> **Available data**:
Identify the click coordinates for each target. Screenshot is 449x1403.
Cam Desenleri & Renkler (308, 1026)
---
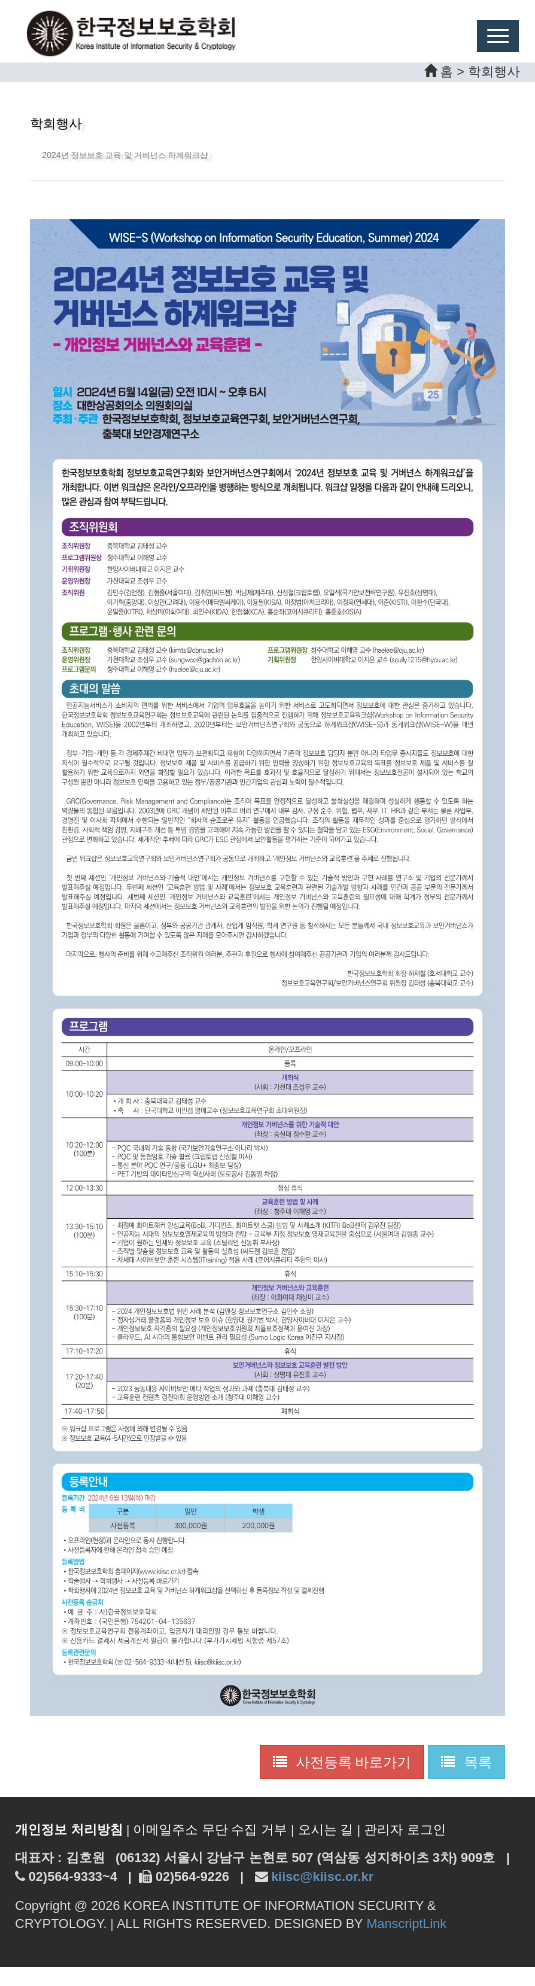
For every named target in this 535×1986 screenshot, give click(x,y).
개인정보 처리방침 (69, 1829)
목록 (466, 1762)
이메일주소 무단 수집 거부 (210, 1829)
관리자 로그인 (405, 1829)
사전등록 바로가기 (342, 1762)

> **Instructions for the task**: After locating the line with "For every named" above, return that line and every later line through the one with "사전등록 바로가기 (342, 1762)", word for word and with nothing else.

> **Output of the task**:
For every named target in this 535×1986 screenshot, give click(x,y).
개인정보 처리방침 (69, 1829)
목록 (466, 1762)
이메일주소 무단 수집 거부 (210, 1829)
관리자 로그인 (405, 1829)
사전등록 바로가기 (342, 1762)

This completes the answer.